The sort method is coded in C, so it can be quicker than the others at times, but the linear scans of the first two techniques will make them faster most of the time.[39] The file mins.py contains the code for all three solutions:


def min1(*args):
    res = args[0]
    for arg in args[1:]:
        if arg < res:
            res = arg
    return res

def min2(first, *rest):
    for arg in rest:
        if arg < first:
            first = arg
    return first

def min3(*args):
    tmp = list(args)            # Or, in Python 2.4+: return sorted(args)[0]
    tmp.sort(  )
    return tmp[0]

print min1(3,4,1,2)
print min2("bb", "aa")
print min3([2,2], [1,1], [3,3])

All three solutions produce the same result when the file is run. Try typing a few calls interactively to experiment with these on your own:


% python mins.py
1
aa
[1, 1]

Notice that none of these three variants tests for the case where no arguments are passed in. They could, but there’s no point in doing so here—in all three solutions, Python will automatically raise an exception if no arguments are passed in. The first raises an exception when we try to fetch item 0; the second, when Python detects an argument list mismatch; and the third, when we try to return item 0 at the end.

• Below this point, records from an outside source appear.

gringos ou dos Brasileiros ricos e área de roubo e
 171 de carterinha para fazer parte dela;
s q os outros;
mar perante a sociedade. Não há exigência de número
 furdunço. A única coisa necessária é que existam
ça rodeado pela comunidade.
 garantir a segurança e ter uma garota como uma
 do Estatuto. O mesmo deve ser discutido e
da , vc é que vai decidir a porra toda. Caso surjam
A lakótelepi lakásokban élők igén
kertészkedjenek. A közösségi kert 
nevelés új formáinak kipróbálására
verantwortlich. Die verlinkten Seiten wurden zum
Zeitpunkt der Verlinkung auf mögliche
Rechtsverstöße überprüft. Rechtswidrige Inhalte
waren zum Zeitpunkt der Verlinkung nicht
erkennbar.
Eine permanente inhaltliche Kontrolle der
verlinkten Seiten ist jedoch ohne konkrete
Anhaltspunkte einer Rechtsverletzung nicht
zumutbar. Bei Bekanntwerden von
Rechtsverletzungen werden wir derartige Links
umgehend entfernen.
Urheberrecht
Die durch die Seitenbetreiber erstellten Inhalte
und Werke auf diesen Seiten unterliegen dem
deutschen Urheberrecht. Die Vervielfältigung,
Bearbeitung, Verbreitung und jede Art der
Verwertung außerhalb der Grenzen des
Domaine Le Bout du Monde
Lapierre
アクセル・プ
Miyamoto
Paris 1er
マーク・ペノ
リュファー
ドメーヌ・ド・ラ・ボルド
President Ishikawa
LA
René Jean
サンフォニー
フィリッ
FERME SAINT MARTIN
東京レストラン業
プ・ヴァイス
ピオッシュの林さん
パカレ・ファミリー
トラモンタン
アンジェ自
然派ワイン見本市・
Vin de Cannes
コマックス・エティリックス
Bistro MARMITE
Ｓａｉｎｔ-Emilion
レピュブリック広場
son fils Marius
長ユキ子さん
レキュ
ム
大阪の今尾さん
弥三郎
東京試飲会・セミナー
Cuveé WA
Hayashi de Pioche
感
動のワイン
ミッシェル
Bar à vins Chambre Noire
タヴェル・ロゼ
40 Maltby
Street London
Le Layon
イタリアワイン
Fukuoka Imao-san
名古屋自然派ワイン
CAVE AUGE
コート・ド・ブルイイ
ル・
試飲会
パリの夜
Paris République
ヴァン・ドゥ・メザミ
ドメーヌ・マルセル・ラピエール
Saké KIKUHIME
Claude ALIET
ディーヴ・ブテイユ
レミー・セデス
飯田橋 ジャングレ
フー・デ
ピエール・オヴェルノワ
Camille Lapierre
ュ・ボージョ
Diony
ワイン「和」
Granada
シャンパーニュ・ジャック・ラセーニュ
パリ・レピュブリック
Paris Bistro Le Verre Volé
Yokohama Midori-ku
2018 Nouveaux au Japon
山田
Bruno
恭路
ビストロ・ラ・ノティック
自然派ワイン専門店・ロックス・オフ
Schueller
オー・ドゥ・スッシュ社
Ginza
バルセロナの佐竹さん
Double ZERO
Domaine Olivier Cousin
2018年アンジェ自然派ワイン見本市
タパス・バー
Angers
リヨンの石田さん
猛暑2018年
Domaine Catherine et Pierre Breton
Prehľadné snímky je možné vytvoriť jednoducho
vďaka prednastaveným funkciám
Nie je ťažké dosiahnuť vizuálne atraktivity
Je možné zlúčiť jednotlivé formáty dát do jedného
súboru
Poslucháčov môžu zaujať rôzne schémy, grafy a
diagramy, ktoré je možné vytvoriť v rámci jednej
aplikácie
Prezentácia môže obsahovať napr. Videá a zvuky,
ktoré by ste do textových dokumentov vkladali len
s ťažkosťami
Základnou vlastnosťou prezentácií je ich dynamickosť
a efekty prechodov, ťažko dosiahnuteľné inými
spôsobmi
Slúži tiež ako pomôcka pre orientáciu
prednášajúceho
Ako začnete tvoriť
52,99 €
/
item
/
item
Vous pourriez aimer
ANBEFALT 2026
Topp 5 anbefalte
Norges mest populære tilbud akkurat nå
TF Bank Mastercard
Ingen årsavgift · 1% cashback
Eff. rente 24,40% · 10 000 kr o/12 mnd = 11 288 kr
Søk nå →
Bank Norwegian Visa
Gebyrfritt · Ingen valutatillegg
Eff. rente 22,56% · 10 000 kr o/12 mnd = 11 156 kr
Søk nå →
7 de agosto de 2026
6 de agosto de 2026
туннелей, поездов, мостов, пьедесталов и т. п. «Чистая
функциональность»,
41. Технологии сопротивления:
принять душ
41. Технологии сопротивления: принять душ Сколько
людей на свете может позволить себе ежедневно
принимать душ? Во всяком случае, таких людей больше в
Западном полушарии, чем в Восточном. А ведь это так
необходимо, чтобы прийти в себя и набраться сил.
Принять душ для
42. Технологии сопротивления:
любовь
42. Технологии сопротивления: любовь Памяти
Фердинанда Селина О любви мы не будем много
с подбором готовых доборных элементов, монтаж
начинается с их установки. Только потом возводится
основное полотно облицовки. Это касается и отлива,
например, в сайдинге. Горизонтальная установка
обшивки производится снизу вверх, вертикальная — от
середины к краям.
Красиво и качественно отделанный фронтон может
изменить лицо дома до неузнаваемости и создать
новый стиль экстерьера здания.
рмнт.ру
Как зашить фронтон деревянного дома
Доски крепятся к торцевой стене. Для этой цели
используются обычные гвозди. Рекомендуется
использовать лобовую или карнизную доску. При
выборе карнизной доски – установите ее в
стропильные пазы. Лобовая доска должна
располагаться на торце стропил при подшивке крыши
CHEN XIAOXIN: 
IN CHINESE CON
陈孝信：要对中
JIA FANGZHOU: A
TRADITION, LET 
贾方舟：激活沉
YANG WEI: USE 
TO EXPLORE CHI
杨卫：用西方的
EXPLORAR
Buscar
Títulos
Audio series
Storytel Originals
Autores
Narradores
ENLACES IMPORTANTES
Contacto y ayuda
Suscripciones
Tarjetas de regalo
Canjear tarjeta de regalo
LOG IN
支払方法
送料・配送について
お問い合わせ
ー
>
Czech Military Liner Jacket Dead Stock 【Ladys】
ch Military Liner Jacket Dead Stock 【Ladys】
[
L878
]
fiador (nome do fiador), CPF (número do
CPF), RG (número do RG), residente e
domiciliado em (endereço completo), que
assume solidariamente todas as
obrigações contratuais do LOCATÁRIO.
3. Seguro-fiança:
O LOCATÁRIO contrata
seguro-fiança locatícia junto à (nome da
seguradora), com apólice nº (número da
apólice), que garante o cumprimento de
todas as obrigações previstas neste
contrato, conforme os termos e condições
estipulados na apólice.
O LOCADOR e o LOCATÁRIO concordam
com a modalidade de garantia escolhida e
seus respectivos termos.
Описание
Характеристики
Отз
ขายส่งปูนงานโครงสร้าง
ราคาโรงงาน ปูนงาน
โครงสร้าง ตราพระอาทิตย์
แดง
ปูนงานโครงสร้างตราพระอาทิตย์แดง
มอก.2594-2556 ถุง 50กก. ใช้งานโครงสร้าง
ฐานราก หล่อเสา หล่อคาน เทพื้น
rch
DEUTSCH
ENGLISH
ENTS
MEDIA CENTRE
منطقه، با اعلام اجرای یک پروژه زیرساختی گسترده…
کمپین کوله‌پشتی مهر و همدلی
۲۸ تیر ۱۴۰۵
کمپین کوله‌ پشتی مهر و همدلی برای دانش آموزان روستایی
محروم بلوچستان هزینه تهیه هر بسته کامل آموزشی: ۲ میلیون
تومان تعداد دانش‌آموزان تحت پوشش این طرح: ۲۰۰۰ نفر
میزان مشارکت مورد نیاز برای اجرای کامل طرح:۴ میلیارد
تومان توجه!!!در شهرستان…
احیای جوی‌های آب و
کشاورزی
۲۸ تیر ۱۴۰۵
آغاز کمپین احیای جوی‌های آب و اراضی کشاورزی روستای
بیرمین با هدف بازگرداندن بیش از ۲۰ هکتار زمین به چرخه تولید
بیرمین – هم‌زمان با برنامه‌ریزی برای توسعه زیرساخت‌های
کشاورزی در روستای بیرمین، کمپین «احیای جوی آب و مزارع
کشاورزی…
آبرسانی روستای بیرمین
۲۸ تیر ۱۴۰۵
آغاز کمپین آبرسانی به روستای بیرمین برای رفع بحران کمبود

This is exactly what we want to happen—because these functions support any data type, there is no valid sentinel value that we could pass back to designate an error. There are exceptions to this rule (e.g., if you have to run expensive actions before you reach the error), but, in general, it’s better to assume that arguments will work in your functions’ code, and let Python raise errors for you when they do not.

Bonus points

Students and readers can get bonus points here for changing these functions to compute the maximum, rather than minimum, values. This one’s easy: the first two versions only require changing < to >, and the third simply requires that we return tmp[−1] instead of tmp[0]. For extra points, be sure to set the function name to “max” as well (though this part is strictly optional).

It’s also possible to generalize a single function to compute either a minimum or a maximum value, by evaluating comparison expression strings with a tool like the eval built-in function (see the library manual), or passing in an arbitrary comparison function. The file minmax.py shows how to implement the latter scheme:


def minmax(test, *args):
    res = args[0]
    for arg in args[1:]:
        if test(arg, res):
            res = arg
    return res

def lessthan(x, y): return x < y                # See also: lambda
def grtrthan(x, y): return x > y

print minmax(lessthan, 4, 2, 1, 5, 6, 3)        # Self-test code
print minmax(grtrthan, 4, 2, 1, 5, 6, 3)

% python minmax.py
1
6

Functions are another kind of object that can be passed into a function like this one. To make this a max (or other) function, for example, we could simply pass in the right sort of test function. This may seem like extra work, but the main point of generalizing functions this way (instead of cutting and pasting to change just a single character) means we’ll only have one version to change in the future, not two.

The punch line

Of course, all this was just a coding exercise. There’s really no reason to code min or max functions because both are built-ins in Python! The built-in versions work almost exactly like ours, but they’re coded in C for optimal speed.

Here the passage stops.